As stated above, i have the x808 software on the Genie, the latest DTV app on my iPad, iOS 7.1 on the iPad.

AFter spending nearly two hours on the phone with DTV, no fix occurred. We tried resetting the GenieGo (30 sec reset and the two minute reset), RBR and unplugging/replugging the Genie and each of the other DVRs. We also tried deleting and reinstalling the DTV apps. None of this worked.

So now i turn here. Any ideas?? Is anyone having this issue? Thanks in advance.


----------



## TheRatPatrol

Why can't we fast forward while recording and streaming a live program? I like to watch a show on the main TV while streaming a sporting event on my iPad. I hope they fix this.


----------



## dennisj00

There are no NCAA Basketball games listed in upcoming on DAFI.


----------



## Blitz68

I can log into the Directv app but when I try to connect to my GenieGO and it asks for my password for security reasons it keeps telling me it is wrong. Obviously it isn't as I logged into the app.

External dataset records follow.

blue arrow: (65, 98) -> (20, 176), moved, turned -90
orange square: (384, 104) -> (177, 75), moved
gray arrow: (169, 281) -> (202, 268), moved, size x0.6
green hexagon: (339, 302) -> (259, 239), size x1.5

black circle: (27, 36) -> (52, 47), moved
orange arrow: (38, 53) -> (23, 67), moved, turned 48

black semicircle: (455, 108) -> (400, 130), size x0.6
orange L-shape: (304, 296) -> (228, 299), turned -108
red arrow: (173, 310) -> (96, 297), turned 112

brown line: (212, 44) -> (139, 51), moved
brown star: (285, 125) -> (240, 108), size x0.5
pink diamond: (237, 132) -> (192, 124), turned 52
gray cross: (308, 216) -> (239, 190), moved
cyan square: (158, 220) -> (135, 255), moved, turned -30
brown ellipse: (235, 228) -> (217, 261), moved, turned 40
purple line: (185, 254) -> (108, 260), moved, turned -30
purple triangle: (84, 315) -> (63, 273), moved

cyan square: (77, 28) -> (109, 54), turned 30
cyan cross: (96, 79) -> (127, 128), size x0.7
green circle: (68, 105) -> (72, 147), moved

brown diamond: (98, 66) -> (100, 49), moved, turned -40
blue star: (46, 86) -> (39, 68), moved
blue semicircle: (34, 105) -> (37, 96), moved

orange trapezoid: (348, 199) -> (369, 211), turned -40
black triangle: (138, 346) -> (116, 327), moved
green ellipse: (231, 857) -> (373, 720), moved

Sent from my iPad using DBSTalk


----------



## peds48

Blitz68 said:


> I can log into the Directv app but when I try to connect to my GenieGO and it asks for my password for security reasons it keeps telling me it is wrong. Obviously it isn't as I logged into the app.
> 
> Sent from my iPad using DBSTalk


Are you trying to connect in your network? Have not seen where the app asks for a password to connect to GG


----------



## Blitz68

peds48 said:


> Are you trying to connect in your network? Have not seen where the app asks for a password to connect to GG

















Sent from my iPad using DBSTalk


----------



## peds48

Don't remember seeing those. But it was a long time since I paired my GG with my iPad, so things has changed since


----------



## Blitz68

peds48 said:


> Don't remember seeing those. But it was a long time since I paired my GG with my iPad, so things has changed since


 I had it working with the GenieGO app, just not GenieGO via the DirecTV app.

Sent from my iPad using DBSTalk


----------



## Steve

Blitz68 said:


> I can log into the Directv app but when I try to connect to my GenieGO and it asks for my password for security reasons it keeps telling me it is wrong. Obviously it isn't as I logged into the app.





Blitz68 said:


> I had it working with the GenieGO app, just not GenieGO via the DirecTV app.

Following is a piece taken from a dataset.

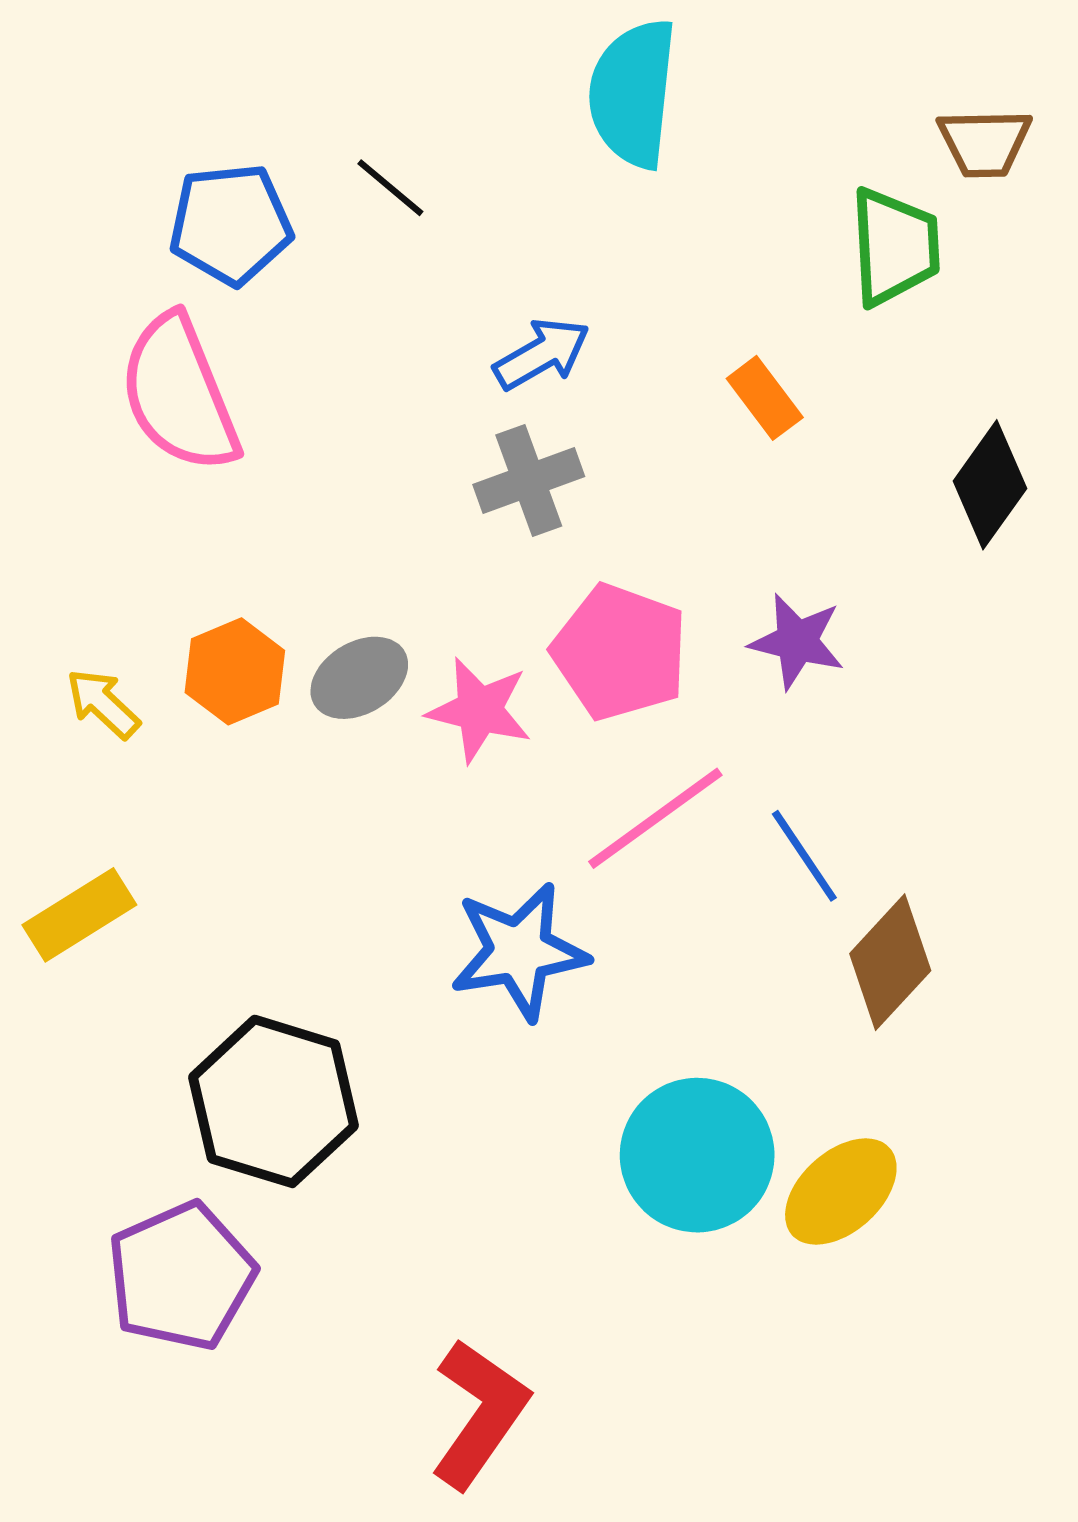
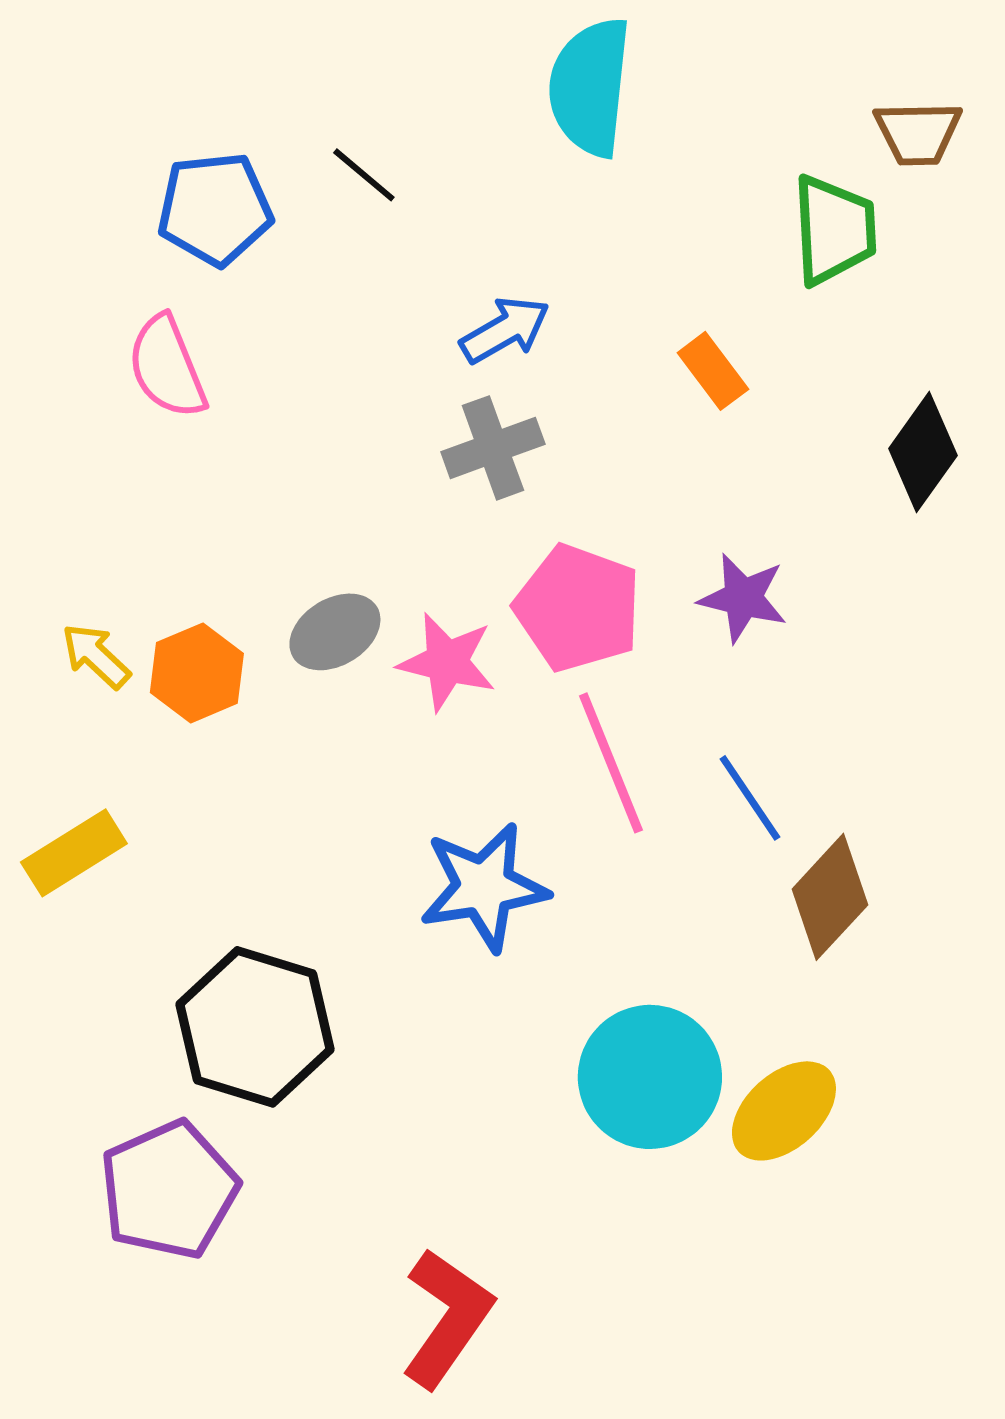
pink semicircle: (179, 394) -> (167, 367), size x0.7
orange hexagon: (235, 671) -> (197, 673), moved
pink line: (655, 818) -> (611, 763), turned -76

You need a different license for each app, even if they're both on the same iPad. So having both apps on there means it's using 2 of your 5 licenses.

If the GenieGo app was installed more than 30 days ago, however, you can delete it and re-use that license for the DIRECTV for iPad app.


----------



## Bill Broderick

Blitz68 said:


> I had it working with the GenieGO app, just not GenieGO via the DirecTV app.
> 
> Sent from my iPad using DBSTalk


I had the same problem when the DirecTV app was expanded to include GenieGo capability. The solution to my problem is described in post 28 in this thread. The problem has to do with a single device having both the GenieGo and DirecTV apps installed (and attempting to connect to GenieGO). In my case, I was using the same device name when connecting the DirecTV app as I used to connect the GenieGO app. When I changed the name of the device (Bills iPad2 instead if Bills iPad), when attempting to connect to GenieGO through the DirecTV app, the password worked and I was able to connect to the GenieGO. I haven't had a problem since then.


----------



## Steve

Bill Broderick said:


> When I changed the name of the device (Bills iPad2 instead if Bills iPad), when attempting to connect to GenieGO through the DirecTV app, the password worked and I was able to connect to the GenieGO.

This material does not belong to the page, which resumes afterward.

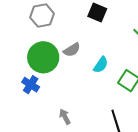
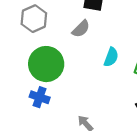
gray semicircle: (72, 50) -> (81, 29), moved

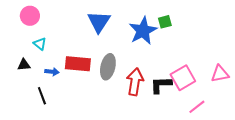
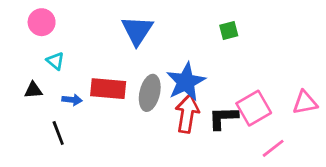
blue star: (143, 31) -> (186, 82), moved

Because two licenses can't share the same device name. Had the GenieGo app been installed more than 30 days earlier, you could have deleted it from the iPad, and then called the DIRECTV app "Bill's iPad", using only one license.


----------



## Blitz68

Bill Broderick said:


> I had the same problem when the DirecTV app was expanded to include GenieGo capability. The solution to my problem is described in post 28 in this thread. The problem has to do with a single device having both the GenieGo and DirecTV apps installed (and attempting to connect to GenieGO). In my case, I was using the same device name when connecting the DirecTV app as I used to connect the GenieGO app. When I changed the name of the device (Bills iPad2 instead if Bills iPad), when attempting to connect to GenieGO through the DirecTV app, the password worked and I was able to connect to the GenieGO. I haven't had a problem since then.


Changed name, still same error.

Sent from my iPad using DBSTalk


----------



## Blitz68

Anybody???


Sent from my iPad using DBSTalk


----------



## Steve

Blitz68 said:


> Changed name, still same error.


Same error, meaning "incorrect password", per your post above?

Just to make sure, have you tried logging in with that same password to your directv.com web account? If that works, then next thing I'd try is uninstalling the iPad app and re-installing it. Perhaps some preferences got corrupted.


----------



## Blitz68

Steve said:


> Same error, meaning "incorrect password", per your post above?
> 
> Just to make sure, have you tried logging in with that same password to your directv.com web account? If that works, then next thing I'd try is uninstalling the iPad app and re-installing it. Perhaps some preferences got corrupted.


I've done both....still nothing.

Sent from my iPad using DBSTalk


----------



## Steve

Blitz68 said:


> I've done both....still nothing.


Sounds like something's amiss with your registration info on their servers, then. If you've already gone the CSR route with no success, I'd call back and ask to have your issue escalated to case management.


----------



## Blitz68

Steve said:


> Sounds like something's amiss with your registration info on their servers, then. If you've already gone the CSR route with no success, I'd call back and ask to have your issue escalated to case management.


Works fine with the GenieGO app, just not the DirecTV app.

Sent from my iPad using DBSTalk


----------



## Steve

Blitz68 said:


> Works fine with the GenieGO app, just not the DirecTV app.


Maybe you simply can't have GenieGo registered twice on the same device? :scratchin I never tried, to be honest. I already have 5 licenses in use, so I can't test by adding the iPhone client to my iPad.


----------



## peds48

Steve said:


> Maybe you simply can't have GenieGo registered twice on the same device? :scratchin I never tried, to be honest. I already have 5 licenses in use, so I can't test by adding the iPhone client to my iPad.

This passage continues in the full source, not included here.